Times Square in New York City bombards the senses with bright lights, blaring sirens, funky smells, and jostling crowds. But amid the chaos, your brain manages to filter out distractions and focus on the task at hand, be it finding a restaurant or getting to the theater. “From moment to moment we typically use a very small percentage of incoming sensory stimuli to guide our behavior,” says neuroscientist Michael M. Halassa, MD, PhD, assistant professor of neuroscience and psychiatry at NYU Langone and its Druckenmiller Neuroscience Institute. “That’s why the McDonald’s sign pops up when you’re hungry and marquees suddenly appear when you’re looking for Broadway shows.”

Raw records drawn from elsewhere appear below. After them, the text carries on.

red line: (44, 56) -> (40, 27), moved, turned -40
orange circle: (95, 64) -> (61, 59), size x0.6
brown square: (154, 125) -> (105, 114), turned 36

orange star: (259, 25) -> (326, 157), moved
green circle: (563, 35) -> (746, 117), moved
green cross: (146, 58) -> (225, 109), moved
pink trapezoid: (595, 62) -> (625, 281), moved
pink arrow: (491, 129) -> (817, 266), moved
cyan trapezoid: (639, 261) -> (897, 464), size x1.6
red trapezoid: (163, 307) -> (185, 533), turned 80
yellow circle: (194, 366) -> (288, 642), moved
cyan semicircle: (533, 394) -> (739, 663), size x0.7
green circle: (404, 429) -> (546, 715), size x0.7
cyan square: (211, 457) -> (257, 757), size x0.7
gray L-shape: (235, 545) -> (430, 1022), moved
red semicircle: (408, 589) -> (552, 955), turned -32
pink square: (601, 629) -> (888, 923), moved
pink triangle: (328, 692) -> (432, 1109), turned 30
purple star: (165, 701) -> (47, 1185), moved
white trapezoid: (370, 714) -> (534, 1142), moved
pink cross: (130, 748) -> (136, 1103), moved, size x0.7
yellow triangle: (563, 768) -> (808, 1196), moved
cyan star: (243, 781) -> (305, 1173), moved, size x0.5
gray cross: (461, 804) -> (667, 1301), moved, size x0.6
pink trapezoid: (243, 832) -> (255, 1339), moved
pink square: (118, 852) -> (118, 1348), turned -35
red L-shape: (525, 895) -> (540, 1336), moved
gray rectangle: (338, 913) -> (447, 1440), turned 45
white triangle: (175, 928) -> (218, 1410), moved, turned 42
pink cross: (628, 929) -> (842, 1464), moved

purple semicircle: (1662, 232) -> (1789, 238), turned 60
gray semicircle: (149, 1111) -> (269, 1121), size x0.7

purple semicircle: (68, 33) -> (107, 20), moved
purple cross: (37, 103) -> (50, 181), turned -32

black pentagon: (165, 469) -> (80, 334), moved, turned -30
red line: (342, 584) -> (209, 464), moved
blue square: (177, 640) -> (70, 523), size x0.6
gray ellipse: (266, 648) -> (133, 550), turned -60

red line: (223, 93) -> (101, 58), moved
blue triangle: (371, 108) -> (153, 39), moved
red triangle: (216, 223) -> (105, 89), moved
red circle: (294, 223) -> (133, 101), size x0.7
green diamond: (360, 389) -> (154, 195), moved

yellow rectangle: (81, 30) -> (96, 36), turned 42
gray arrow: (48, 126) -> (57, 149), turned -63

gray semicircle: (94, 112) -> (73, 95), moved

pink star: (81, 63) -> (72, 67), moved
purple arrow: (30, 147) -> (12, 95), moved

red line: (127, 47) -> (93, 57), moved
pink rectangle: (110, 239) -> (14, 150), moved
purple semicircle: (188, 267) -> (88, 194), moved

How does the brain selectively filter a nonstop barrage of sensory information? The question has implications far beyond getting a burger before a matinee. “In many neurological disorders the brain is overloaded,” says Dr. Halassa, whose research on the topic has earned him a prestigious 2015 Sloan Research Fellowship. “In schizophrenia, autism, and ADHD, it may be that the brain is unable to properly control sensory input because this filtering function is broken.”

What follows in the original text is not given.